7. The classification method according to claim 1, characterized in that, In the feature enhancement processing of the first feature image by the enhanced feature extraction module, a second feature image is obtained; The mask determination module includes a first convolutional unit and a first decoder. The process of performing mask analysis on the second feature image through the mask determination module to obtain the mask image includes: The third feature image is obtained by convolving the second feature image using the first convolution unit. The mask image is obtained by decoding the third feature image using the first decoder.

8. The classification method according to claim 1, characterized in that, In the feature enhancement processing of the first feature image by the enhanced feature extraction module, multiple second feature images of different sizes are obtained; The mask determination module further includes: multiple second convolutional units, a stitching unit, and a second decoder. The convolutional kernels of the multiple second convolutional units have different sizes. The mask determination module performs mask analysis processing on the second feature image to obtain the mask image, including: By performing convolution processing on the second feature image one by one using the second convolution unit, multiple fourth feature images of the same size are obtained. The stitching unit stitches together the plurality of fourth feature images of the same size to obtain a fifth feature image. The mask image is obtained by decoding the fifth feature image using the second decoder.

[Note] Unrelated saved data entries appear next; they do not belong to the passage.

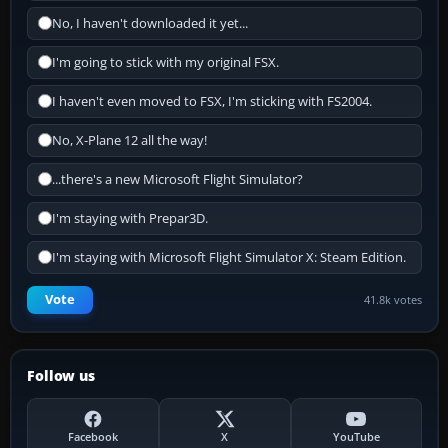
No, I haven't downloaded it yet...
I'm going to stick with my original FSX.
I haven't even moved to FSX, I'm sticking with FS2004.
No, X-Plane 12 all the way!
...there's a new Microsoft Flight Simulator?
I'm staying with Prepar3D.
I'm staying with Microsoft Flight Simulator X: Steam Edition.
Vote
41.8k votes
Follow us
Facebook
X
YouTube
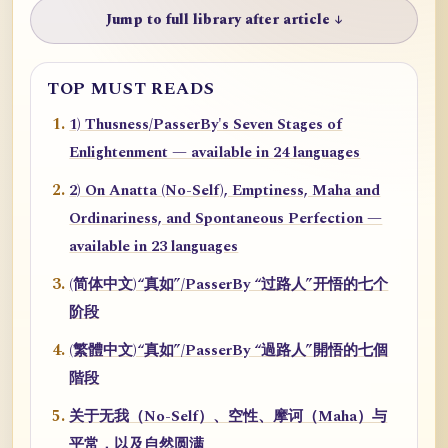
Jump to full library after article ↓
TOP MUST READS
1) Thusness/PasserBy's Seven Stages of
Enlightenment — available in 24 languages
2) On Anatta (No-Self), Emptiness, Maha and
Ordinariness, and Spontaneous Perfection —
available in 23 languages
(简体中文)“真如”/PasserBy “过路人”开悟的七个
阶段
(繁體中文)“真如”/PasserBy “過路人”開悟的七個
階段
关于无我（No-Self）、空性、摩诃（Maha）与
平常，以及自然圆满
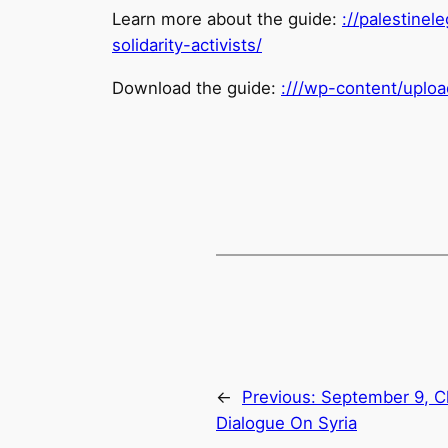
Learn more about the guide:
://
palestinele
solidarity-activists/
Download the guide:
:///wp-content/uplo
←
Previous:
September 9, C
Dialogue On Syria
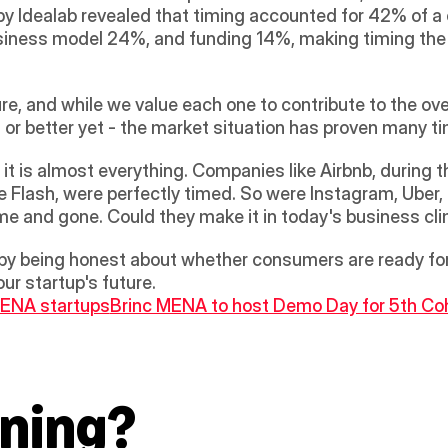
y Idealab revealed that timing accounted for 42% of 
ness model 24%, and funding 14%, making timing the cri
sure, and while we value each one to contribute to the ove
 or better yet - the market situation has proven many ti
it is almost everything. Companies like Airbnb, during 
e Flash, were perfectly timed. So were Instagram, Uber,
e and gone. Could they make it in today's business cl
by being honest about whether consumers are ready for 
ur startup's future.
 MENA startups
Brinc MENA to host Demo Day for 5th Coh
ning?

9. A transshipment method, characterized in that, The classification method according to any one of claims 1 to 8, wherein the transfer method comprises: Objects belonging to the preset categories will not be transferred.

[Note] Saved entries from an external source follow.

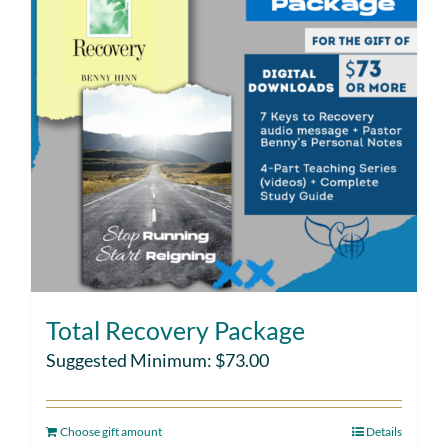
Total Recovery Package
Suggested Minimum:
$
73.00
Choose gift amount
Details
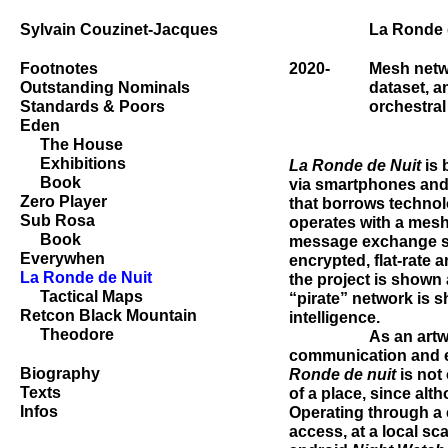
Sylvain Couzinet-Jacques
La Ronde 
Footnotes
2020-
Mesh netw
Outstanding Nominals
dataset, a
Standards & Poors
orchestral
Eden
The House
Exhibitions
La Ronde de Nuit
is 
Book
via smartphones an
Zero Player
that borrows technol
Sub Rosa
operates with a mesh
Book
message exchange s
Everywhen
encrypted, flat-rate 
La Ronde de Nuit
the project is shown 
Tactical Maps
“pirate” network is s
Retcon Black Mountain
intelligence.
Theodore
As an art
communication and en
Biography
Ronde de nuit
is not 
Texts
of a place, since altho
Infos
Operating through a 
access, at a local sc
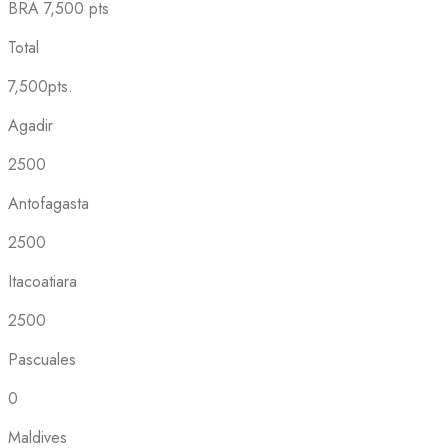
BRA
7,500 pts
Total
7,500pts.
Agadir
2500
Antofagasta
2500
Itacoatiara
2500
Pascuales
0
Maldives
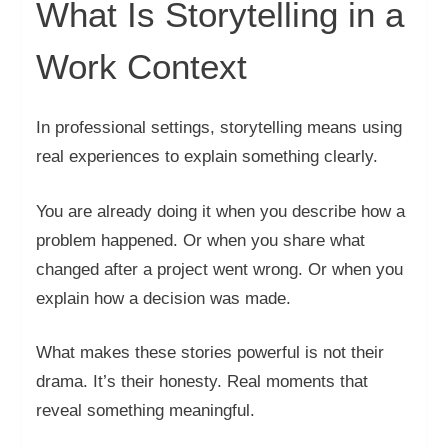
What Is Storytelling in a
Work Context
In professional settings, storytelling means using
real experiences to explain something clearly.
You are already doing it when you describe how a
problem happened. Or when you share what
changed after a project went wrong. Or when you
explain how a decision was made.
What makes these stories powerful is not their
drama. It’s their honesty. Real moments that
reveal something meaningful.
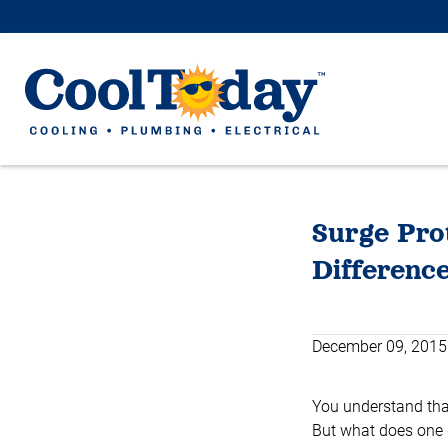
Surge Prot
Differenc
December 09, 2015
You understand that
But what does one 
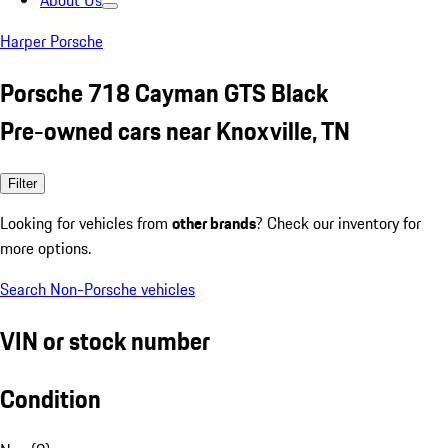
About Us
Harper Porsche
Porsche 718 Cayman GTS Black
Pre-owned cars near Knoxville, TN
Filter
Looking for vehicles from
other brands
? Check our inventory for
more options.
Search Non-Porsche vehicles
VIN or stock number
Condition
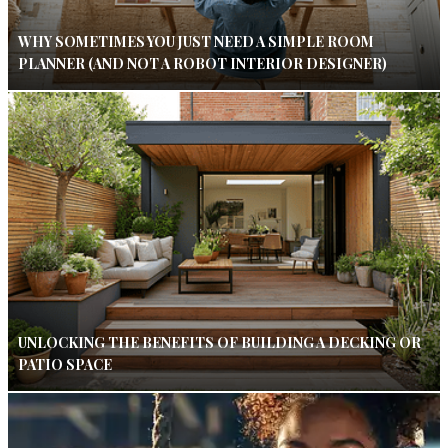
WHY SOMETIMES YOU JUST NEED A SIMPLE ROOM
PLANNER (AND NOT A ROBOT INTERIOR DESIGNER)
UNLOCKING THE BENEFITS OF BUILDING A DECKING OR
PATIO SPACE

10. A sorting device, characterized in that, include: The acquisition module is used to acquire target images, the target images including objects to be classified, the objects to be classified being express parcels; The recognition module is used to recognize the target image and obtain the preliminary category and mask object of the object to be classified. The mask object includes the pixel position information and depth information of the object to be classified. The mask object is determined based on a mask image, which is obtained by performing mask analysis on a second feature image through a mask determination module in the recognition model; the second feature image is obtained by performing feature enhancement processing on a first feature image through an enhanced feature extraction module in the recognition model; the first feature image is obtained by performing feature extraction processing on the target image through a backbone feature extraction module in the recognition model. The determination module is configured to, if the preliminary category does not belong to a preset category, construct a three-dimensional structure of the object to be classified based on the pixel position information and depth information of the mask object, and determine the final category of the object to be classified based on whether the three-dimensional structure belongs to a preset three-dimensional structure of the preset category, wherein the preset category is irregular part wrapping; wherein, if the three-dimensional structure belongs to the preset three-dimensional structure of the preset category, the final category of the object to be classified is determined to be the preset category; otherwise, the final category of the object to be classified is determined to be the preliminary category.

11. An electronic device, characterized in that, include: A processor, a memory, and a computer program stored in the memory and executable on the processor, wherein the processor executes the computer program to implement the classification method as described in any one of claims 1 to 8, or the transfer method as described in claim 9.

12. A computer-readable storage medium, characterized in that, The computer-readable storage medium stores computer-executable instructions, which, when executed by a processor, are used to implement the classification method according to any one of claims 1 to 8, or the transfer method according to claim 9.